● Instructions to follow
Going line by line through the entries below, note each one with "HISTORIA", then report how many there are and nothing else.

Records drawn from a dataset:

———

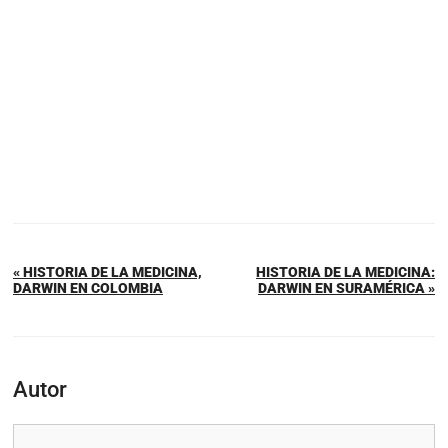
« HISTORIA DE LA MEDICINA,
HISTORIA DE LA MEDICINA:
DARWIN EN COLOMBIA
DARWIN EN SURAMÉRICA »
Autor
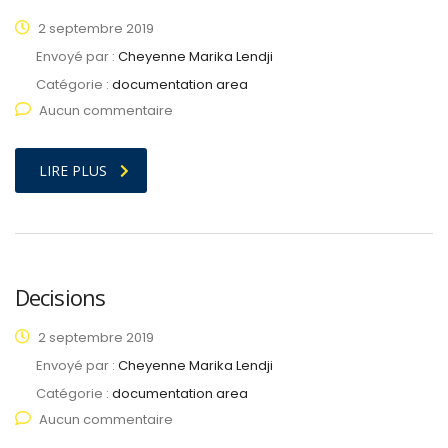
2 septembre 2019
Envoyé par :
Cheyenne Marika Lendji
Catégorie :
documentation area
Aucun commentaire
LIRE PLUS
Decisions
2 septembre 2019
Envoyé par :
Cheyenne Marika Lendji
Catégorie :
documentation area
Aucun commentaire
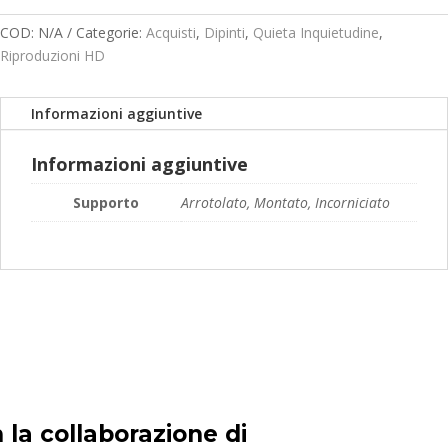
quantità
prezzo:
da
COD:
N/A
Categorie:
Acquisti
,
Dipinti
,
Quieta Inquietudine
,
119,00€
Riproduzioni HD
a
189,00€
Informazioni aggiuntive
Informazioni aggiuntive
Supporto
Arrotolato, Montato, Incorniciato
 la collaborazione di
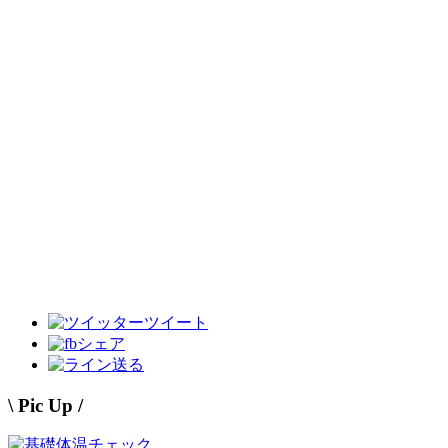
ツイート
シェア
送る
\ Pic Up /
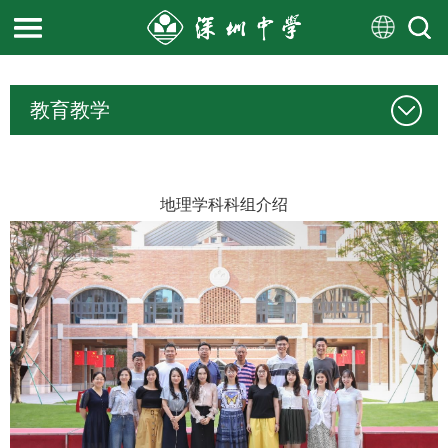
教育教学
地理学科科组介绍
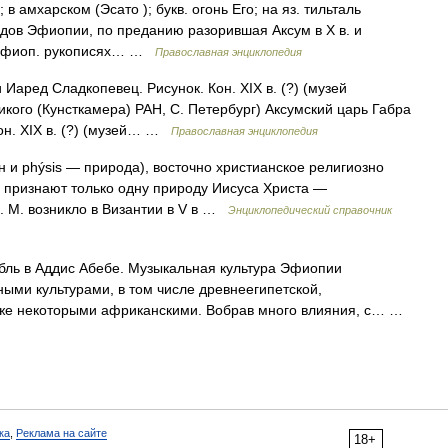
; в амхарском (Эсато ); букв. огонь Его; на яз. тильталь
одов Эфиопии, по преданию разорившая Аксум в X в. и
В эфиоп. рукописях… …
Православная энциклопедия
Иаред Сладкопевец. Рисунок. Кон. XIX в. (?) (музей
кого (Кунсткамера) РАН, С. Петербург) Аксумский царь Габра
он. XIX в. (?) (музей… …
Православная энциклопедия
 и phýsis — природа), восточно христианское религиозно
 признают только одну природу Иисуса Христа —
. М. возникло в Византии в V в …
Энциклопедический справочник
ль в Аддис Абебе. Музыкальная культура Эфиопии
ными культурами, в том числе древнеегипетской,
акже некоторыми африканскими. Вобрав много влияния, с… …
ка
,
Реклама на сайте
18+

———

● Answer for the task
2